An estimated 13.6 billion barrels of oil and 32 trillion cubic feet of natural gas could lie in the Guyana-Suriname Basin, making it the 2nd most prospective, underexplored offshore oil basins in the world, according to the United States Geological Survey.
Experts have long suspected that the basin may share a similar geology with the West African coast, where thousands of wells form part of numerous exploration and production projects from Mauritania to Namibia as well as the prolific producers in the Gulf of Guinea, including Nigeria, Angola and now Ghana.
In comparison, around 50 wells have been drilled offshore in the Guyana-Suriname Basin. This is according to JHI Associates; an oil and gas company focused on frontier exploration activities in the region.
The basin is also home to an impressive roster of the leading exploration companies in the world, including super-majors like ExxonMobil and Chevron; National Oil Companies (NOCs) like Repsol and Statoil; and smaller companies with successful track records developing the Atlantic Margin offshore West Africa, including Kosmos Energy and Tullow Oil.
The world class Liza discovery by ExxonMobil in 2015 off the Guyana coast and subsequent finds in the Stabroek Block have served to de-risk the basin and renew optimism in this new frontier.
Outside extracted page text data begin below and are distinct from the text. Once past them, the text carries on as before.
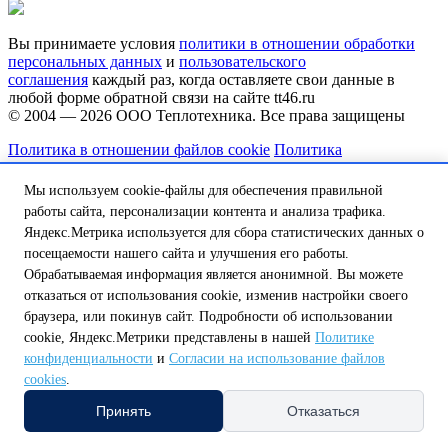
Вы принимаете условия
политики в отношении обработки
персональных данных
и
пользовательского
соглашения
каждый раз, когда оставляете свои данные в
любой форме обратной связи на сайте tt46.ru
© 2004 — 2026
ООО Теплотехника
. Все права защищены
Политика в отношении файлов cookie
Политика
конфиденциальности
Согласие на обработку персональных
данных
Мы используем cookie-файлы для обеспечения правильной
Сделано в
работы сайта, персонализации контента и анализа трафика.
Яндекс.Метрика используется для сбора статистических данных о
Выберите регион или область самовывоза
посещаемости нашего сайта и улучшения его работы.
На данный момент в вашей области нет пункта самовывоза,
Обрабатываемая информация является анонимной. Вы можете
но мы над этим работаем.
отказаться от использования cookie, изменив настройки своего
браузера, или покинув сайт. Подробности об использовании
Обатитесь к нашему оператору по телефону:
cookie, Яндекс.Метрики представлены в нашей
Политике
8 (800) 250-58-57 или напишите на почту
shop@tt46.ru
конфиденциальности
и
Согласии на использование файлов
и мы поможем вам доставить товар.
cookies
.
Белгородская обл.
Калужская обл.
Курская обл.
Липецкая обл.
Принять
Отказаться
Нижегородская обл.
Орловская обл.
Смоленская обл.
Тульская
обл.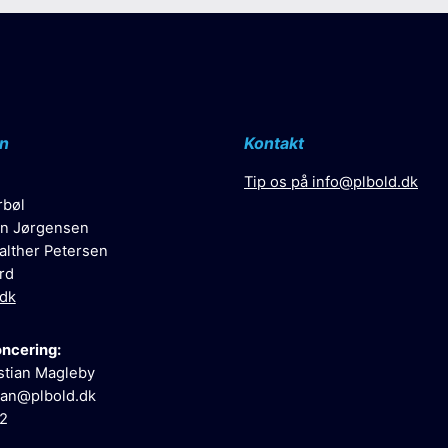
n
Kontakt
Tip os på
info@plbold.dk
rbøl
n Jørgensen
alther Petersen
rd
.dk
oncering:
stian Magleby
ian@plbold.dk
52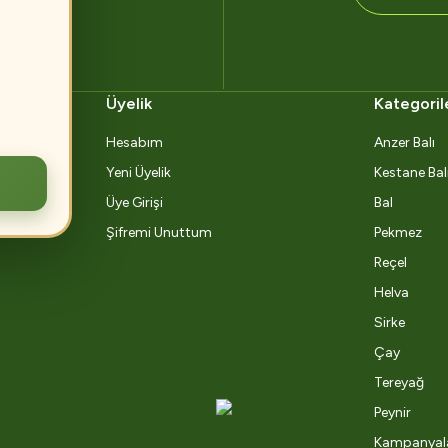
Üyelik
Kategoril
Hesabım
Anzer Balı
Yeni Üyelik
Kestane Bal
Üye Girişi
Bal
Şifremi Unuttum
Pekmez
Reçel
Helva
Sirke
Çay
Tereyağ
Peynir
Kampanyal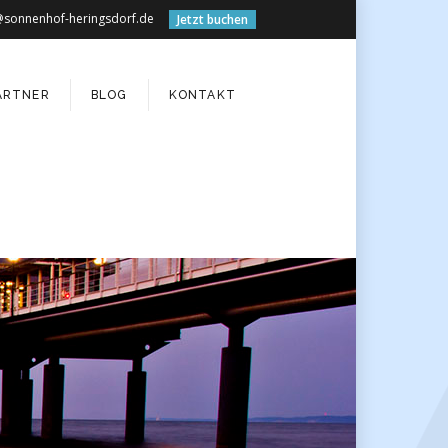
@sonnenhof-heringsdorf.de
Jetzt buchen
ARTNER
BLOG
KONTAKT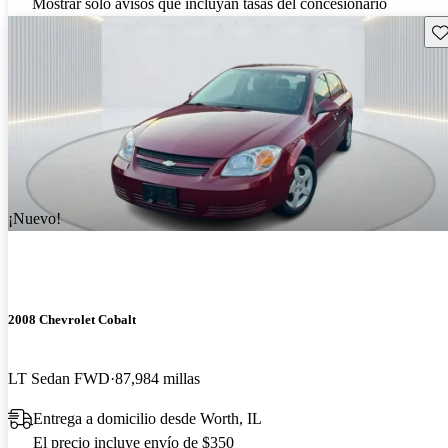
Mostrar solo avisos que incluyan tasas del concesionario
Gu
¡Nuevo!
2008 Chevrolet Cobalt
LT Sedan FWD
87,984 millas
Entrega a domicilio desde Worth, IL
El precio incluye envío de $350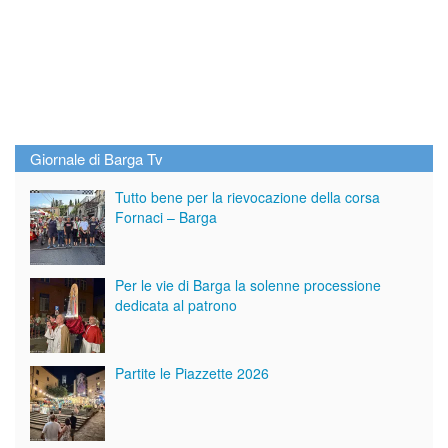
Giornale di Barga Tv
Tutto bene per la rievocazione della corsa
Fornaci – Barga
Per le vie di Barga la solenne processione
dedicata al patrono
Partite le Piazzette 2026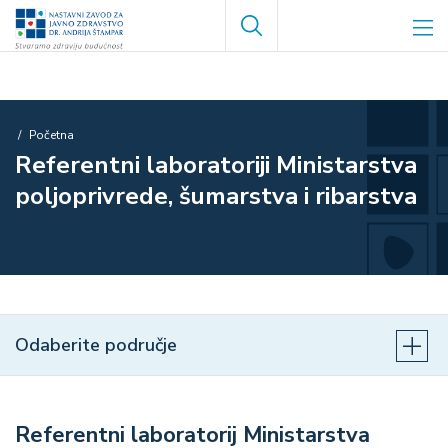
Skoči
Search
na
glavni
sadržaj
Breadcrumb
Početna
Referentni laboratoriji Ministarstva
poljoprivrede, šumarstva i ribarstva
Odaberite područje
Referentni laboratorij Ministarstva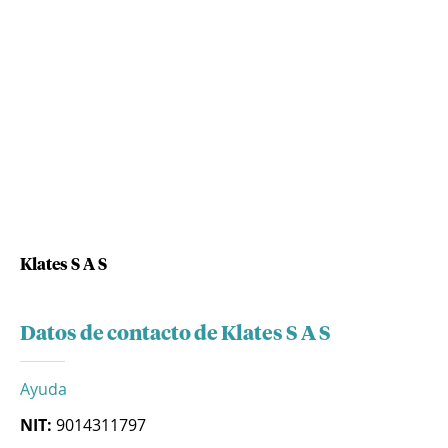
Klates S A S
Datos de contacto de Klates S A S
Ayuda
NIT:
9014311797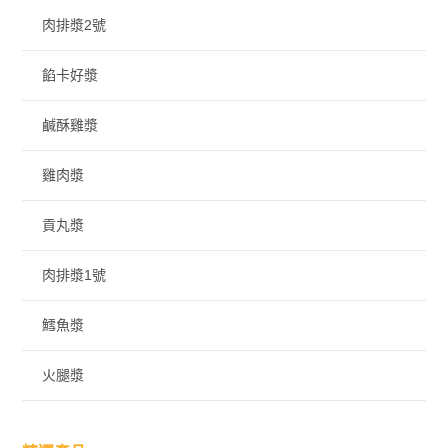
肉排漿2號
餡卡好漿
鹹酥雞漿
雞肉漿
貢丸漿
肉排漿1號
鱈魚漿
火腿漿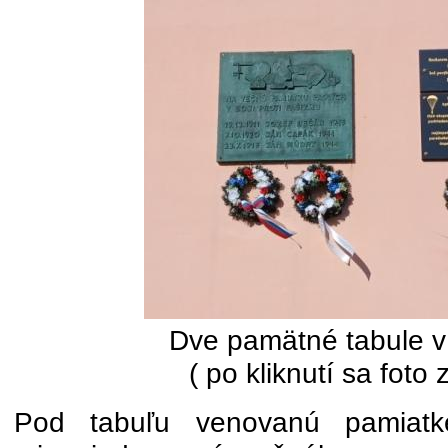
Dve pamätné tabule v
( po kliknutí sa foto 
Pod tabuľu venovanú pamiatk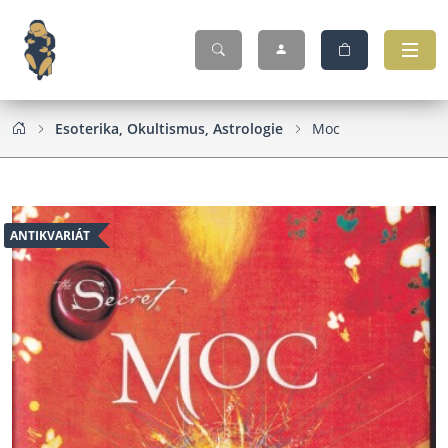
Esoterika, Okultismus, Astrologie
Moc
ANTIKVARIÁT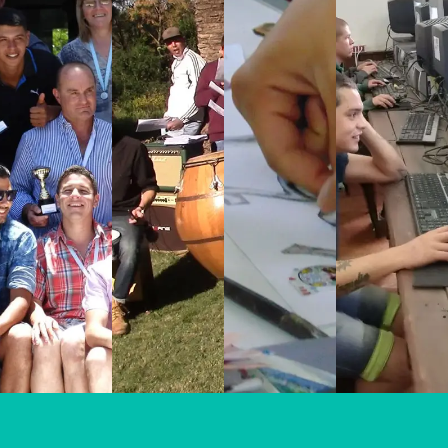
SI
EX
ED
CR
SE
PR
UC
EA
PU
ES
AC
CI
ED
IÓ
IÓ
ÓN
E
N
N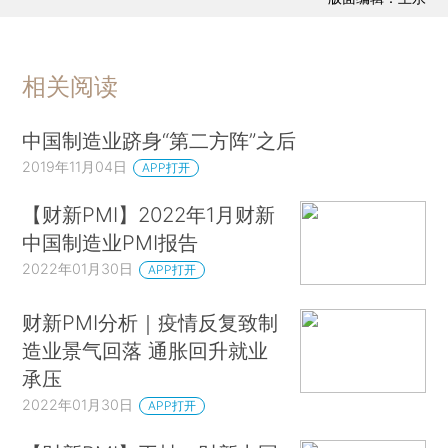
数近11个月以来首次位于收缩区间。受疫情防控政
策影响，供应商供应时间指数进一步下降。
通胀压力尚可。1月制造业企业购进价格指数
相关阅读
和出厂价格指数均上升至近三个月以来最高，但大
幅低于2021年全年平均水平。调查显示，成本端和
中国制造业跻身“第二方阵”之后
收费端价格上涨的主要原因仍然是原材料价格高
2019年11月04日
APP打开
企。
【财新PMI】2022年1月财新
中国制造业PMI报告
虽然疫情持续扰乱制造业运行，但制造业界对
2022年01月30日
未来12个月的生产前景高度乐观。1月生产经营预
APP打开
期指数有所回升，接近长期均值。受访者对疫情得
财新PMI分析｜疫情反复致制
到控制、需求和物流的进一步恢复充满信心。
造业景气回落 通胀回升就业
承压
财新智库高级经济学家王喆表示，2022年1
2022年01月30日
月，制造业景气度转弱，供给收缩，需求尤其是外
APP打开
需承压，就业持续低迷，通胀压力减轻，市场乐观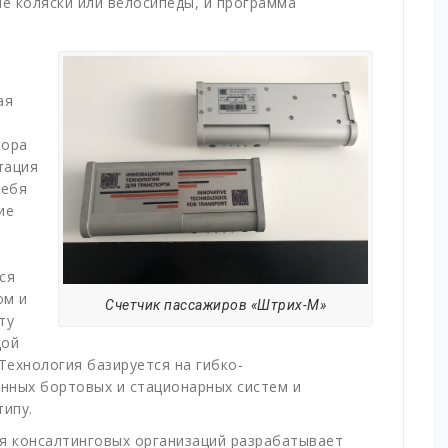
ие коляски или велосипеды, и программа
ая
бора
тация
себя
ие
ся
ом и
Счетчик пассажиров «Штрих-М»
ту
дой
Технология базируется на гибко-
нных бортовых и стационарных систем и
типу.
я консалтинговых организаций разрабатывает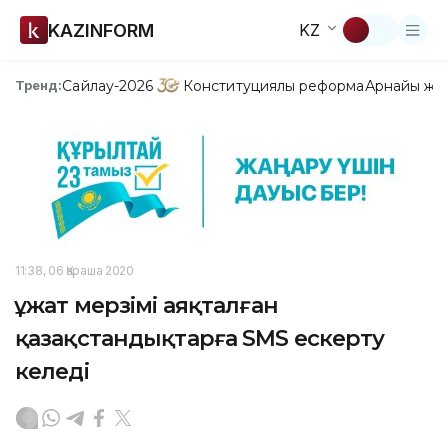
KAZINFORM
KZ
Сайлау-2026
Конституциялық реформа
Арнайы жо
Тренд:
11:38, 06 Қараша 2020
Құжат мерзімі аяқталған
қазақстандықтарға SMS ескерту
келеді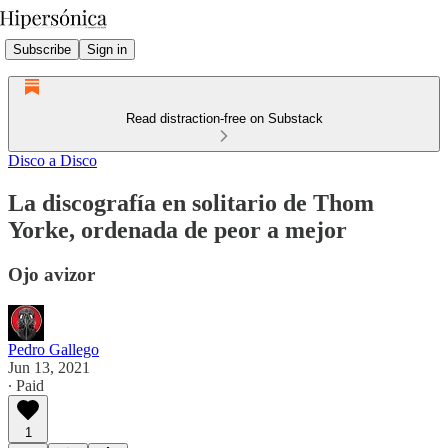
Subscribe
Sign in
Read distraction-free on Substack
Disco a Disco
La discografía en solitario de Thom
Yorke, ordenada de peor a mejor
Ojo avizor
Pedro Gallego
Jun 13, 2021
∙ Paid
1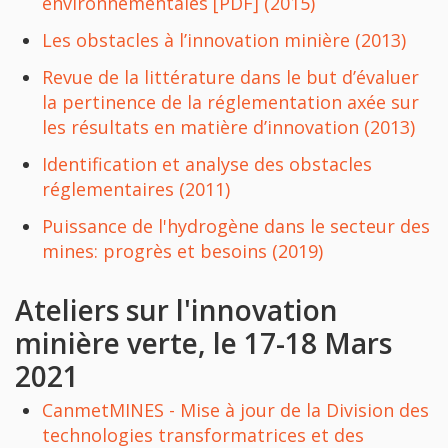
environnementales [PDF] (2015)
Les obstacles à l’innovation minière (2013)
Revue de la littérature dans le but d’évaluer
la pertinence de la réglementation axée sur
les résultats en matière d’innovation (2013)
Identification et analyse des obstacles
réglementaires (2011)
Puissance de l'hydrogène dans le secteur des
mines: progrès et besoins (2019)
Ateliers sur l'innovation
minière verte, le 17-18 Mars
2021
CanmetMINES - Mise à jour de la Division des
technologies transformatrices et des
To date, ExxonMobil’s discoveries in Guyana amount to more than 3.2 billion oil-equivalent barrels, with the first production phase set for mid-2020.
Other companies are now ramping up exploration activities offshore Guyana, such as Eco Atlantic, which recently conducted a 2,550 km2 seismic survey on the Orinduik Block, in partnership with Tullow Oil. CGX Energy has also signaled its intent to get back in the game.
Meanwhile in Suriname, Tullow has contracted US-driller Noble Corporation for an exploration well on its Araku prospect offshore.
From all indications, the Guyana-Suriname Basin seems set to become the next hot-spot in offshore oil exploration activities.